**What the task asks**
If a line of the listing contains the string "checked", return that line.

**Stored data**
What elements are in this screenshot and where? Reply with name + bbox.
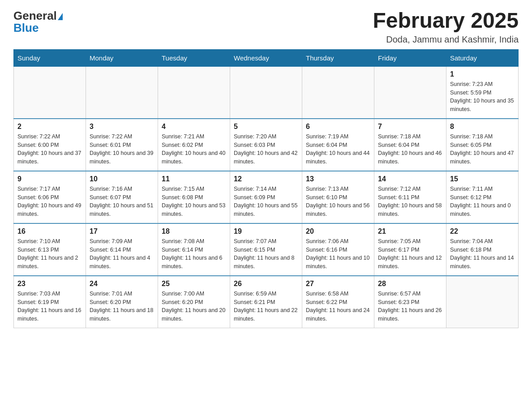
day-number: 8 [450, 123, 515, 131]
day-of-week-header: Saturday [446, 49, 519, 66]
calendar-cell: 7Sunrise: 7:18 AMSunset: 6:04 PMDaylight… [374, 119, 446, 171]
calendar-cell: 11Sunrise: 7:15 AMSunset: 6:08 PMDayligh… [158, 171, 230, 223]
day-info: Sunrise: 7:05 AMSunset: 6:17 PMDaylight:… [378, 237, 442, 271]
day-number: 5 [234, 123, 298, 131]
day-info: Sunrise: 7:00 AMSunset: 6:20 PMDaylight:… [162, 290, 226, 323]
calendar-cell: 27Sunrise: 6:58 AMSunset: 6:22 PMDayligh… [302, 276, 374, 328]
day-number: 6 [306, 123, 370, 131]
day-info: Sunrise: 7:11 AMSunset: 6:12 PMDaylight:… [450, 185, 515, 218]
logo: General Blue [13, 9, 63, 35]
calendar-cell: 22Sunrise: 7:04 AMSunset: 6:18 PMDayligh… [446, 223, 519, 276]
calendar-cell: 5Sunrise: 7:20 AMSunset: 6:03 PMDaylight… [230, 119, 302, 171]
calendar-cell: 9Sunrise: 7:17 AMSunset: 6:06 PMDaylight… [14, 171, 86, 223]
day-of-week-header: Sunday [14, 49, 86, 66]
day-of-week-header: Monday [86, 49, 158, 66]
calendar-cell: 23Sunrise: 7:03 AMSunset: 6:19 PMDayligh… [14, 276, 86, 328]
calendar-cell: 2Sunrise: 7:22 AMSunset: 6:00 PMDaylight… [14, 119, 86, 171]
calendar-cell: 24Sunrise: 7:01 AMSunset: 6:20 PMDayligh… [86, 276, 158, 328]
day-info: Sunrise: 7:17 AMSunset: 6:06 PMDaylight:… [17, 185, 82, 218]
day-info: Sunrise: 7:23 AMSunset: 5:59 PMDaylight:… [450, 80, 515, 114]
day-info: Sunrise: 7:12 AMSunset: 6:11 PMDaylight:… [378, 185, 442, 218]
calendar-cell [14, 66, 86, 119]
day-info: Sunrise: 7:22 AMSunset: 6:00 PMDaylight:… [17, 133, 82, 166]
page-header: General Blue February 2025 Doda, Jammu a… [13, 9, 519, 45]
day-number: 24 [90, 280, 154, 288]
day-number: 18 [162, 227, 226, 235]
day-info: Sunrise: 6:59 AMSunset: 6:21 PMDaylight:… [234, 290, 298, 323]
day-number: 10 [90, 175, 154, 183]
day-number: 2 [17, 123, 82, 131]
day-number: 23 [17, 280, 82, 288]
calendar-cell: 25Sunrise: 7:00 AMSunset: 6:20 PMDayligh… [158, 276, 230, 328]
day-number: 11 [162, 175, 226, 183]
logo-triangle-icon [58, 13, 63, 20]
day-number: 25 [162, 280, 226, 288]
day-info: Sunrise: 7:10 AMSunset: 6:13 PMDaylight:… [17, 237, 82, 271]
day-info: Sunrise: 7:22 AMSunset: 6:01 PMDaylight:… [90, 133, 154, 166]
day-info: Sunrise: 7:08 AMSunset: 6:14 PMDaylight:… [162, 237, 226, 271]
day-number: 28 [378, 280, 442, 288]
location: Doda, Jammu and Kashmir, India [373, 34, 519, 45]
day-info: Sunrise: 7:19 AMSunset: 6:04 PMDaylight:… [306, 133, 370, 166]
day-number: 13 [306, 175, 370, 183]
calendar-week-row: 9Sunrise: 7:17 AMSunset: 6:06 PMDaylight… [14, 171, 519, 223]
calendar-cell: 13Sunrise: 7:13 AMSunset: 6:10 PMDayligh… [302, 171, 374, 223]
day-info: Sunrise: 7:01 AMSunset: 6:20 PMDaylight:… [90, 290, 154, 323]
day-info: Sunrise: 7:18 AMSunset: 6:04 PMDaylight:… [378, 133, 442, 166]
calendar-cell: 16Sunrise: 7:10 AMSunset: 6:13 PMDayligh… [14, 223, 86, 276]
day-of-week-header: Tuesday [158, 49, 230, 66]
day-info: Sunrise: 7:14 AMSunset: 6:09 PMDaylight:… [234, 185, 298, 218]
day-info: Sunrise: 7:21 AMSunset: 6:02 PMDaylight:… [162, 133, 226, 166]
calendar-cell: 18Sunrise: 7:08 AMSunset: 6:14 PMDayligh… [158, 223, 230, 276]
day-of-week-header: Friday [374, 49, 446, 66]
calendar-cell: 15Sunrise: 7:11 AMSunset: 6:12 PMDayligh… [446, 171, 519, 223]
calendar-cell: 14Sunrise: 7:12 AMSunset: 6:11 PMDayligh… [374, 171, 446, 223]
title-block: February 2025 Doda, Jammu and Kashmir, I… [373, 9, 519, 45]
calendar-cell: 19Sunrise: 7:07 AMSunset: 6:15 PMDayligh… [230, 223, 302, 276]
day-info: Sunrise: 6:57 AMSunset: 6:23 PMDaylight:… [378, 290, 442, 323]
day-number: 14 [378, 175, 442, 183]
calendar-cell [374, 66, 446, 119]
calendar-cell: 6Sunrise: 7:19 AMSunset: 6:04 PMDaylight… [302, 119, 374, 171]
calendar-cell: 20Sunrise: 7:06 AMSunset: 6:16 PMDayligh… [302, 223, 374, 276]
day-info: Sunrise: 7:03 AMSunset: 6:19 PMDaylight:… [17, 290, 82, 323]
calendar-cell: 21Sunrise: 7:05 AMSunset: 6:17 PMDayligh… [374, 223, 446, 276]
calendar-cell: 3Sunrise: 7:22 AMSunset: 6:01 PMDaylight… [86, 119, 158, 171]
day-number: 1 [450, 70, 515, 78]
calendar-cell: 26Sunrise: 6:59 AMSunset: 6:21 PMDayligh… [230, 276, 302, 328]
calendar-cell [302, 66, 374, 119]
day-info: Sunrise: 6:58 AMSunset: 6:22 PMDaylight:… [306, 290, 370, 323]
calendar-cell [446, 276, 519, 328]
day-number: 7 [378, 123, 442, 131]
day-info: Sunrise: 7:15 AMSunset: 6:08 PMDaylight:… [162, 185, 226, 218]
day-number: 12 [234, 175, 298, 183]
calendar-cell: 17Sunrise: 7:09 AMSunset: 6:14 PMDayligh… [86, 223, 158, 276]
day-of-week-header: Wednesday [230, 49, 302, 66]
day-number: 17 [90, 227, 154, 235]
day-number: 22 [450, 227, 515, 235]
day-info: Sunrise: 7:04 AMSunset: 6:18 PMDaylight:… [450, 237, 515, 271]
day-info: Sunrise: 7:09 AMSunset: 6:14 PMDaylight:… [90, 237, 154, 271]
calendar-week-row: 16Sunrise: 7:10 AMSunset: 6:13 PMDayligh… [14, 223, 519, 276]
day-info: Sunrise: 7:06 AMSunset: 6:16 PMDaylight:… [306, 237, 370, 271]
day-number: 9 [17, 175, 82, 183]
day-info: Sunrise: 7:18 AMSunset: 6:05 PMDaylight:… [450, 133, 515, 166]
month-title: February 2025 [373, 9, 519, 33]
day-number: 21 [378, 227, 442, 235]
calendar-cell: 8Sunrise: 7:18 AMSunset: 6:05 PMDaylight… [446, 119, 519, 171]
calendar-table: SundayMondayTuesdayWednesdayThursdayFrid… [13, 49, 519, 328]
day-number: 3 [90, 123, 154, 131]
day-number: 16 [17, 227, 82, 235]
calendar-cell: 10Sunrise: 7:16 AMSunset: 6:07 PMDayligh… [86, 171, 158, 223]
calendar-cell [230, 66, 302, 119]
calendar-header-row: SundayMondayTuesdayWednesdayThursdayFrid… [14, 49, 519, 66]
calendar-cell [86, 66, 158, 119]
day-info: Sunrise: 7:07 AMSunset: 6:15 PMDaylight:… [234, 237, 298, 271]
calendar-cell: 12Sunrise: 7:14 AMSunset: 6:09 PMDayligh… [230, 171, 302, 223]
calendar-cell: 28Sunrise: 6:57 AMSunset: 6:23 PMDayligh… [374, 276, 446, 328]
day-number: 15 [450, 175, 515, 183]
calendar-week-row: 1Sunrise: 7:23 AMSunset: 5:59 PMDaylight… [14, 66, 519, 119]
day-info: Sunrise: 7:20 AMSunset: 6:03 PMDaylight:… [234, 133, 298, 166]
day-info: Sunrise: 7:13 AMSunset: 6:10 PMDaylight:… [306, 185, 370, 218]
day-number: 4 [162, 123, 226, 131]
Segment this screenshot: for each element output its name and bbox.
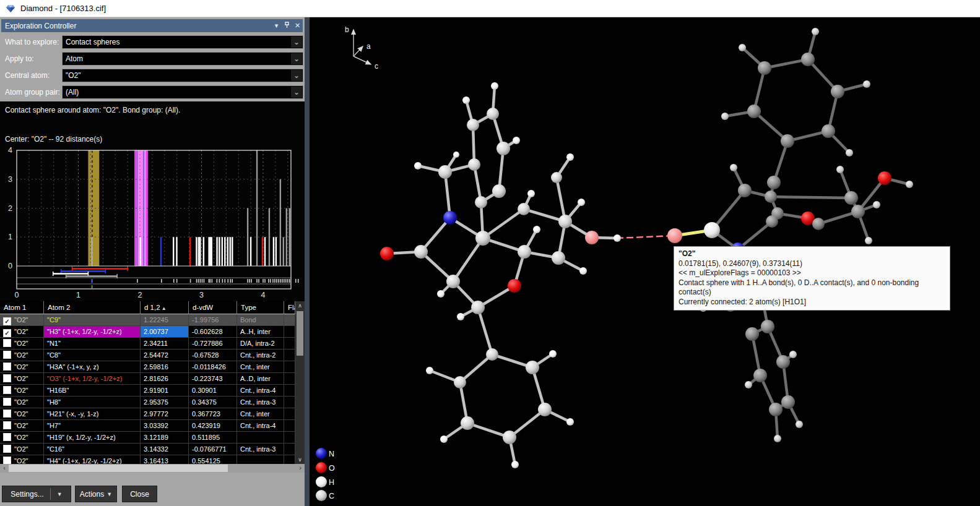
- panel-menu-icon[interactable]: ▾: [271, 22, 282, 30]
- flags-cell: [284, 444, 295, 455]
- svg-text:1: 1: [76, 291, 80, 299]
- column-header-atom-1[interactable]: Atom 1: [0, 301, 44, 314]
- row-checkbox[interactable]: [3, 433, 11, 441]
- scroll-up-icon[interactable]: ∧: [295, 301, 305, 310]
- atom-hp3: [566, 418, 574, 426]
- flags-cell: [284, 349, 295, 361]
- atom-h3: [513, 137, 520, 144]
- chevron-down-icon[interactable]: ⌄: [291, 36, 302, 48]
- atom-o1: [380, 247, 394, 260]
- row-checkbox[interactable]: [3, 445, 11, 453]
- flags-cell: [284, 397, 295, 408]
- central-atom-select[interactable]: "O2" ⌄: [62, 69, 303, 82]
- field-label: Central atom:: [5, 69, 50, 82]
- distance-histogram[interactable]: 0123401234: [0, 101, 305, 301]
- chevron-down-icon[interactable]: ⌄: [291, 87, 302, 98]
- table-row[interactable]: "O2""H21" (-x, -y, 1-z)2.977720.367723Cn…: [0, 408, 305, 420]
- table-row[interactable]: "O2""C8"2.54472-0.67528Cnt., intra-2: [0, 349, 305, 361]
- scroll-right-icon[interactable]: ›: [296, 464, 305, 473]
- close-button[interactable]: Close: [122, 486, 157, 502]
- field-label: Atom group pair:: [5, 85, 60, 99]
- table-row[interactable]: "O2""O3" (-1+x, 1/2-y, -1/2+z)2.81626-0.…: [0, 373, 305, 385]
- atom-a4: [468, 158, 480, 171]
- table-row[interactable]: "O2""H19" (x, 1/2-y, -1/2+z)3.121890.511…: [0, 432, 305, 444]
- panel-splitter[interactable]: [305, 17, 310, 506]
- row-checkbox[interactable]: [3, 398, 11, 406]
- contact-sphere-status: Contact sphere around atom: "O2". Bond g…: [5, 106, 180, 114]
- atom-p5: [461, 416, 474, 430]
- actions-button[interactable]: Actions ▼: [75, 486, 117, 502]
- svg-text:0: 0: [15, 291, 19, 299]
- atom-hb4: [745, 381, 752, 388]
- row-checkbox[interactable]: [3, 386, 11, 394]
- row-checkbox[interactable]: [3, 374, 11, 382]
- panel-title: Exploration Controller: [5, 22, 76, 30]
- atom-h5: [453, 152, 459, 158]
- atom-hp5: [440, 435, 448, 443]
- atom-c8: [551, 172, 562, 183]
- pin-icon[interactable]: [282, 22, 292, 30]
- table-row[interactable]: "O2""H16B"2.919010.30901Cnt., intra-4: [0, 385, 305, 397]
- row-checkbox[interactable]: [3, 351, 11, 359]
- column-header-d-vdw[interactable]: d-vdW: [189, 301, 237, 314]
- atom-h12: [614, 234, 621, 242]
- hydrogen-bond: [617, 236, 675, 238]
- row-checkbox[interactable]: [3, 339, 11, 347]
- type-cell: A..D, inter: [237, 373, 284, 385]
- chevron-down-icon[interactable]: ▼: [57, 491, 63, 497]
- d-vdw-cell: -0.602628: [189, 326, 237, 338]
- column-header-fla[interactable]: Fla: [284, 301, 295, 314]
- chevron-down-icon[interactable]: ⌄: [291, 70, 302, 81]
- atom1-cell: "O2": [14, 340, 28, 347]
- type-cell: Cnt., intra-2: [237, 349, 284, 361]
- what-to-explore-select[interactable]: Contact spheres ⌄: [62, 35, 303, 49]
- column-header-atom-2[interactable]: Atom 2: [44, 301, 141, 314]
- field-central-atom: Central atom: "O2" ⌄: [0, 69, 305, 83]
- distance-cell: 2.97772: [141, 408, 189, 420]
- table-row[interactable]: ✓"O2""H3" (-1+x, 1/2-y, -1/2+z)2.00737-0…: [0, 326, 305, 338]
- table-row[interactable]: "O2""H4" (-1+x, 1/2-y, -1/2+z)3.164130.5…: [0, 455, 305, 464]
- flags-cell: [284, 408, 295, 420]
- row-checkbox[interactable]: [3, 410, 11, 418]
- table-row[interactable]: "O2""N1"2.34211-0.727886D/A, intra-2: [0, 338, 305, 349]
- scroll-down-icon[interactable]: ∨: [295, 455, 305, 464]
- row-checkbox[interactable]: [3, 457, 11, 464]
- column-header-d-1-2[interactable]: d 1,2 ▲: [141, 301, 189, 314]
- row-checkbox-checked[interactable]: ✓: [3, 329, 11, 337]
- atom-info-tooltip: "O2"0.01781(15), 0.24607(9), 0.37314(11)…: [674, 246, 950, 311]
- flags-cell: [284, 455, 295, 464]
- atom-group-pair-select[interactable]: (All) ⌄: [62, 85, 303, 99]
- flags-cell: [284, 420, 295, 432]
- atom-m3: [765, 191, 777, 203]
- close-icon[interactable]: ✕: [292, 22, 303, 30]
- element-legend: NOHC: [316, 448, 335, 501]
- svg-text:2: 2: [138, 291, 142, 299]
- table-row[interactable]: "O2""H3A" (-1+x, y, z)2.59816-0.0118426C…: [0, 361, 305, 373]
- row-checkbox-checked[interactable]: ✓: [3, 317, 11, 325]
- apply-to-select[interactable]: Atom ⌄: [62, 52, 303, 66]
- field-apply-to: Apply to: Atom ⌄: [0, 52, 305, 66]
- horizontal-scroll-thumb[interactable]: [9, 465, 228, 472]
- scroll-left-icon[interactable]: ‹: [0, 464, 9, 473]
- table-row[interactable]: ✓"O2""C9"1.22245-1.99756Bond: [0, 314, 305, 326]
- diamond-window: Diamond - [7106313.cif] bac NOHC "O2"0.0…: [0, 0, 980, 506]
- table-row[interactable]: "O2""C16"3.14332-0.0766771Cnt., intra-3: [0, 444, 305, 455]
- atom2-cell: "H3" (-1+x, 1/2-y, -1/2+z): [44, 326, 141, 338]
- table-row[interactable]: "O2""H7"3.033920.423919Cnt., intra-4: [0, 420, 305, 432]
- chevron-down-icon[interactable]: ⌄: [291, 53, 302, 64]
- table-horizontal-scrollbar[interactable]: ‹ ›: [0, 464, 305, 473]
- atom-a3: [497, 142, 510, 155]
- row-checkbox[interactable]: [3, 362, 11, 371]
- table-row[interactable]: "O2""H8"2.953750.34375Cnt., intra-3: [0, 397, 305, 408]
- column-header-type[interactable]: Type: [237, 301, 284, 314]
- vertical-scroll-thumb[interactable]: [297, 311, 303, 356]
- atom-h13: [566, 153, 574, 161]
- axis-c-label: c: [375, 62, 378, 71]
- atom2-cell: "H4" (-1+x, 1/2-y, -1/2+z): [44, 455, 141, 464]
- settings-button[interactable]: Settings... ▼: [2, 486, 71, 502]
- atom-hb3: [789, 351, 797, 358]
- table-vertical-scrollbar[interactable]: ∧ ∨: [295, 301, 305, 464]
- type-cell: [237, 455, 284, 464]
- row-checkbox[interactable]: [3, 421, 11, 429]
- table-header-row[interactable]: Atom 1Atom 2d 1,2 ▲d-vdWTypeFla: [0, 301, 305, 314]
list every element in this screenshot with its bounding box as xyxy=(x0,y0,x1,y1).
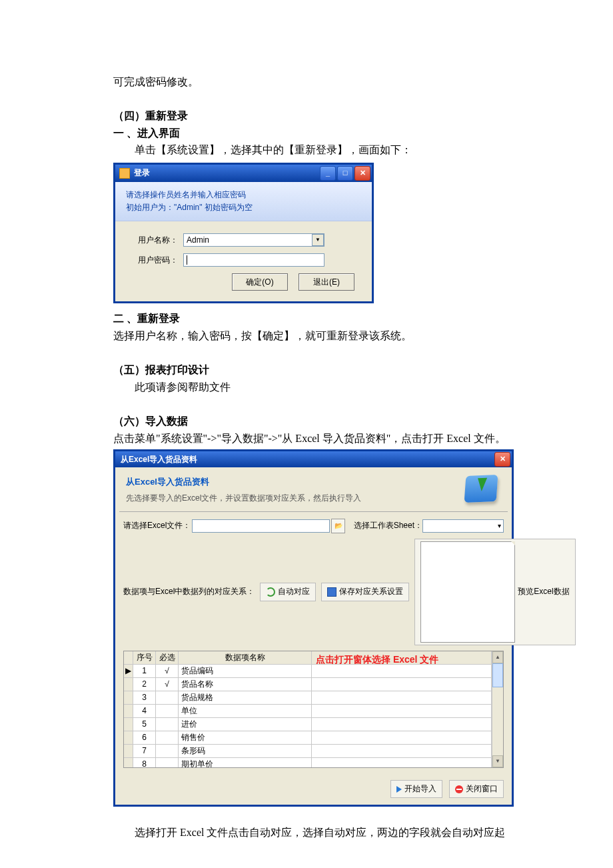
refresh-icon xyxy=(266,587,275,597)
cell-req xyxy=(156,745,179,758)
cell-name: 货品规格 xyxy=(179,691,312,705)
chevron-down-icon[interactable]: ▼ xyxy=(312,234,324,246)
table-row[interactable]: 7条形码 xyxy=(124,745,492,758)
header-subtitle: 先选择要导入的Excel文件，并设置数据项对应关系，然后执行导入 xyxy=(126,492,465,505)
row-gutter: ▶ xyxy=(124,665,133,678)
close-window-button[interactable]: 关闭窗口 xyxy=(449,780,504,798)
body-text: 点击菜单"系统设置"->"导入数据"->"从 Excel 导入货品资料"，点击打… xyxy=(113,430,540,447)
cell-seq: 5 xyxy=(133,718,156,731)
cell-seq: 8 xyxy=(133,758,156,767)
cell-name: 期初单价 xyxy=(179,758,312,767)
titlebar: 从Excel导入货品资料 ✕ xyxy=(115,451,512,467)
window-title: 登录 xyxy=(134,167,150,179)
window-title: 从Excel导入货品资料 xyxy=(121,453,197,466)
cell-excel[interactable] xyxy=(312,718,492,731)
username-combo[interactable]: Admin ▼ xyxy=(183,233,324,247)
save-map-button[interactable]: 保存对应关系设置 xyxy=(321,583,409,601)
table-row[interactable]: 6销售价 xyxy=(124,731,492,745)
cell-name: 销售价 xyxy=(179,731,312,745)
scroll-down-button[interactable]: ▼ xyxy=(492,755,503,767)
heading-5: （五）报表打印设计 xyxy=(113,361,540,379)
cell-seq: 3 xyxy=(133,691,156,705)
cell-req xyxy=(156,705,179,718)
heading-6: （六）导入数据 xyxy=(113,413,540,430)
cell-name: 单位 xyxy=(179,705,312,718)
file-label: 请选择Excel文件： xyxy=(123,519,191,532)
cell-excel[interactable] xyxy=(312,691,492,705)
row-gutter xyxy=(124,731,133,745)
stop-icon xyxy=(455,785,463,793)
row-gutter xyxy=(124,705,133,718)
body-text: 单击【系统设置】，选择其中的【重新登录】，画面如下： xyxy=(113,141,540,159)
preview-label: 预览Excel数据 xyxy=(518,585,569,598)
map-label: 数据项与Excel中数据列的对应关系： xyxy=(123,585,255,598)
heading-4: （四）重新登录 xyxy=(113,107,540,125)
table-row[interactable]: 2√货品名称 xyxy=(124,678,492,691)
cell-req xyxy=(156,731,179,745)
table-row[interactable]: 5进价 xyxy=(124,718,492,731)
login-window: 登录 _ □ ✕ 请选择操作员姓名并输入相应密码 初始用户为："Admin" 初… xyxy=(113,163,374,303)
mapping-grid: 序号 必选 数据项名称 对应Excel数据项 点击打开窗体选择 Excel 文件… xyxy=(123,651,504,768)
save-icon xyxy=(327,587,336,597)
ok-button[interactable]: 确定(O) xyxy=(232,273,288,291)
username-label: 用户名称： xyxy=(130,234,178,247)
cell-seq: 2 xyxy=(133,678,156,691)
close-button[interactable]: ✕ xyxy=(354,166,370,181)
row-gutter xyxy=(124,691,133,705)
hint-line-2: 初始用户为："Admin" 初始密码为空 xyxy=(126,201,361,214)
maximize-button[interactable]: □ xyxy=(337,166,353,181)
close-button[interactable]: ✕ xyxy=(494,452,510,467)
start-import-button[interactable]: 开始导入 xyxy=(390,780,442,798)
table-row[interactable]: 4单位 xyxy=(124,705,492,718)
cell-name: 条形码 xyxy=(179,745,312,758)
download-icon xyxy=(464,475,498,503)
scrollbar[interactable]: ▲ ▼ xyxy=(492,651,503,767)
cell-excel[interactable] xyxy=(312,731,492,745)
grid-header: 序号 必选 数据项名称 对应Excel数据项 点击打开窗体选择 Excel 文件 xyxy=(124,651,492,665)
cell-req xyxy=(156,758,179,767)
username-value: Admin xyxy=(187,234,209,247)
table-row[interactable]: 8期初单价 xyxy=(124,758,492,767)
close-window-label: 关闭窗口 xyxy=(466,783,498,795)
table-row[interactable]: ▶1√货品编码 xyxy=(124,665,492,678)
body-text: 选择打开 Excel 文件点击自动对应，选择自动对应，两边的字段就会自动对应起 xyxy=(113,824,540,841)
overlay-annotation: 点击打开窗体选择 Excel 文件 xyxy=(316,652,438,665)
cell-name: 货品名称 xyxy=(179,678,312,691)
col-name: 数据项名称 xyxy=(179,651,312,665)
file-input[interactable] xyxy=(192,519,330,533)
password-input[interactable] xyxy=(183,253,324,267)
cell-req xyxy=(156,691,179,705)
cell-seq: 6 xyxy=(133,731,156,745)
cell-excel[interactable] xyxy=(312,745,492,758)
row-gutter xyxy=(124,718,133,731)
auto-match-button[interactable]: 自动对应 xyxy=(260,583,316,601)
hint-line-1: 请选择操作员姓名并输入相应密码 xyxy=(126,189,361,201)
cell-excel[interactable] xyxy=(312,705,492,718)
app-icon xyxy=(119,168,130,179)
body-text: 选择用户名称，输入密码，按【确定】，就可重新登录该系统。 xyxy=(113,327,540,345)
cell-req: √ xyxy=(156,678,179,691)
open-file-button[interactable]: 📂 xyxy=(331,519,344,533)
scroll-up-button[interactable]: ▲ xyxy=(492,651,503,663)
cell-name: 货品编码 xyxy=(179,665,312,678)
body-text: 此项请参阅帮助文件 xyxy=(113,379,540,396)
import-window: 从Excel导入货品资料 ✕ 从Excel导入货品资料 先选择要导入的Excel… xyxy=(113,449,514,807)
save-map-label: 保存对应关系设置 xyxy=(339,585,403,598)
cell-seq: 7 xyxy=(133,745,156,758)
sheet-select[interactable] xyxy=(422,519,504,533)
cell-excel[interactable] xyxy=(312,678,492,691)
quit-button[interactable]: 退出(E) xyxy=(299,273,354,291)
table-row[interactable]: 3货品规格 xyxy=(124,691,492,705)
preview-button[interactable]: 预览Excel数据 xyxy=(414,539,575,645)
cell-req xyxy=(156,718,179,731)
sheet-label: 选择工作表Sheet： xyxy=(354,519,422,532)
scroll-thumb[interactable] xyxy=(492,663,503,687)
auto-match-label: 自动对应 xyxy=(278,585,310,598)
minimize-button[interactable]: _ xyxy=(320,166,336,181)
password-label: 用户密码： xyxy=(130,254,178,267)
cell-excel[interactable] xyxy=(312,665,492,678)
cell-excel[interactable] xyxy=(312,758,492,767)
titlebar: 登录 _ □ ✕ xyxy=(115,165,372,182)
cell-seq: 4 xyxy=(133,705,156,718)
col-seq: 序号 xyxy=(133,651,156,665)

**Reply**
- row-checkbox-checked[interactable]: ✓: [3, 329, 11, 337]
- row-checkbox-checked[interactable]: ✓: [3, 317, 11, 325]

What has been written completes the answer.